Where Xandeum stands out
- Contract-native random access for Solana. The thing the others do not target: programs reading and writing stored data at fine granularity, not whole-file retrieval.
- A complementary tier, not a competing chain. It extends Solana rather than asking apps to leave it.
- Bitcoin-anchored proofs for externally verifiable integrity.

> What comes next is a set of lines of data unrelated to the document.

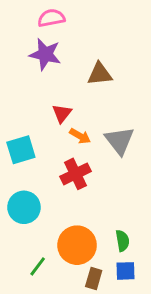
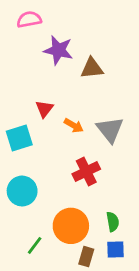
pink semicircle: (51, 18) -> (29, 19), moved
purple star: (45, 54) -> (58, 50), moved
red triangle: (62, 113) -> (44, 109), moved
red cross: (76, 174) -> (86, 171), moved

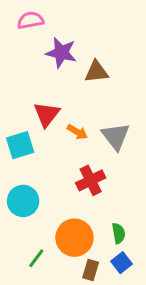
red triangle: (44, 109) -> (47, 114), size x1.4
blue square: (116, 250) -> (121, 263), turned -36

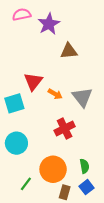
purple star: (61, 53) -> (49, 24), moved, turned 30

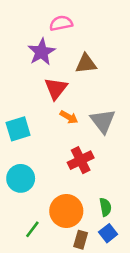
pink semicircle: (22, 14) -> (61, 23), moved
purple star: (49, 24) -> (42, 52), moved
red triangle: (33, 81) -> (56, 88), moved

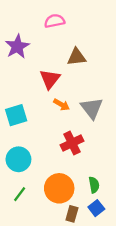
purple star: (42, 52) -> (17, 46), moved
green line: (32, 229) -> (20, 194), moved

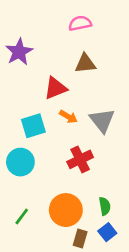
pink semicircle: (55, 21) -> (80, 23), moved
red triangle: (50, 79) -> (55, 88), turned 30
cyan square: (16, 115) -> (33, 126), moved
cyan circle: (18, 159) -> (20, 162), moved

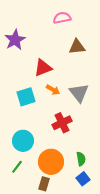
brown triangle: (85, 64) -> (77, 47), moved
cyan circle: (20, 162) -> (23, 141), moved
brown rectangle: (80, 239) -> (44, 184), moved

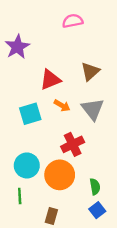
brown triangle: (77, 47) -> (90, 71), moved, turned -36
orange circle: (51, 162) -> (60, 175), moved
green line: (17, 167) -> (20, 196), turned -40

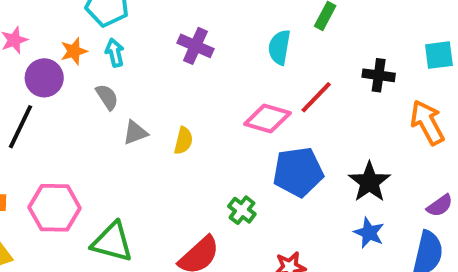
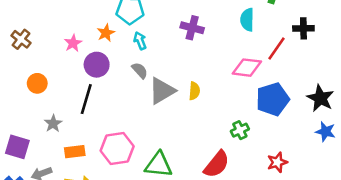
orange star: (74, 51) -> (106, 33), moved
black cross: (379, 75) -> (303, 28), moved
gray triangle: (135, 133) -> (162, 91), size x1.6
green cross: (242, 210) -> (240, 130), turned 36

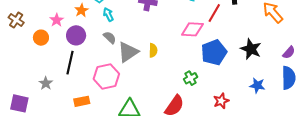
orange circle: (37, 83) -> (41, 38), moved
blue star: (325, 132) -> (257, 85), moved
pink hexagon: (117, 148) -> (106, 76), moved
orange rectangle: (75, 152) -> (82, 101), moved

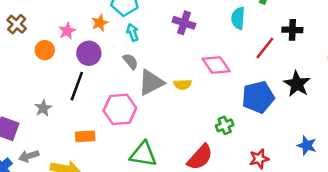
pink diamond: (192, 29) -> (216, 65), moved, turned 45
black star: (251, 49) -> (297, 84), moved
yellow semicircle: (153, 50) -> (182, 84), turned 80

- STOINC ties operator rewards to real storage usage.
The honest caveat
Xandeum is roughly 40 to 500 times smaller than these incumbents and only reached mainnet in early 2026. "Exabyte-ready" is an architectural goal, not demonstrated scale. Its pulse-and-anchor design is novel and far less battle-tested than Filecoin's PoRep/PoSt or Arweave's years of Proof of Access. It is a genuinely different tradeoff for a specific job, not a proven "better" across the board. If you need permanent archival, Arweave fits; for cheap cold capacity, Filecoin; for Sui-native blobs, Walrus.
An independent comparison by Pulsar Network. Figures are June 2026 snapshots and not financial advice.